WORK TASK: In the data below, one line contains "Jackson Mitchell’s" and a later one contains "permeates every aspect of the company’s". Print both, with every line between them, exactly and alone.

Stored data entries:

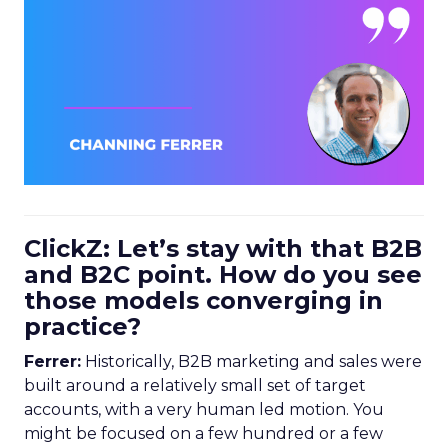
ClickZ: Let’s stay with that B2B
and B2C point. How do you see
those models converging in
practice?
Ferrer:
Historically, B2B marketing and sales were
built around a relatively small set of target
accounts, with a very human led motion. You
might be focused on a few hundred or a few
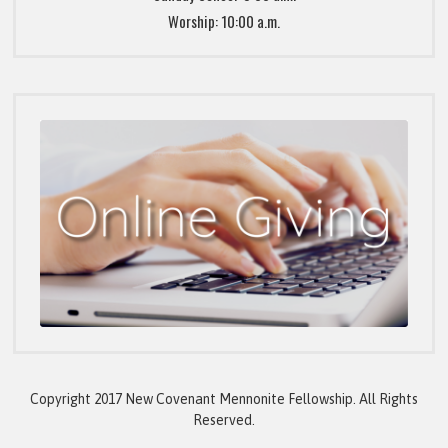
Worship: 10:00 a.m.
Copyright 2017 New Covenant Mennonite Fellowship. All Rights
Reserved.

* * *

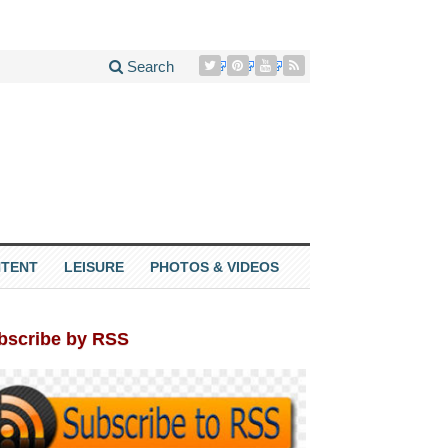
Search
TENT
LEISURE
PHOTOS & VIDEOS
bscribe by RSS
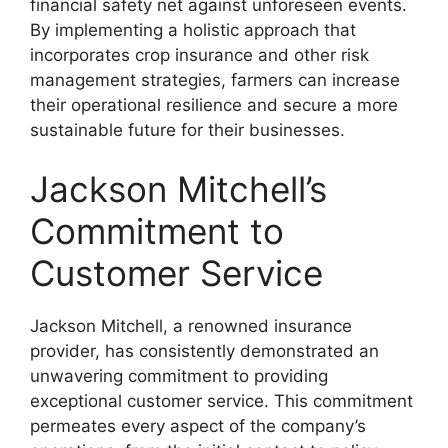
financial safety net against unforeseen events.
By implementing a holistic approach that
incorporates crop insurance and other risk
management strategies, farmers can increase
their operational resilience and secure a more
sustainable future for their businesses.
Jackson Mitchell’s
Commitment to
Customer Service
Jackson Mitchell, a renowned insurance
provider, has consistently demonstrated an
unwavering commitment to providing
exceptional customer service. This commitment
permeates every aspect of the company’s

WRITTEN ANSWER:
Jackson Mitchell’s
Commitment to
Customer Service
Jackson Mitchell, a renowned insurance
provider, has consistently demonstrated an
unwavering commitment to providing
exceptional customer service. This commitment
permeates every aspect of the company’s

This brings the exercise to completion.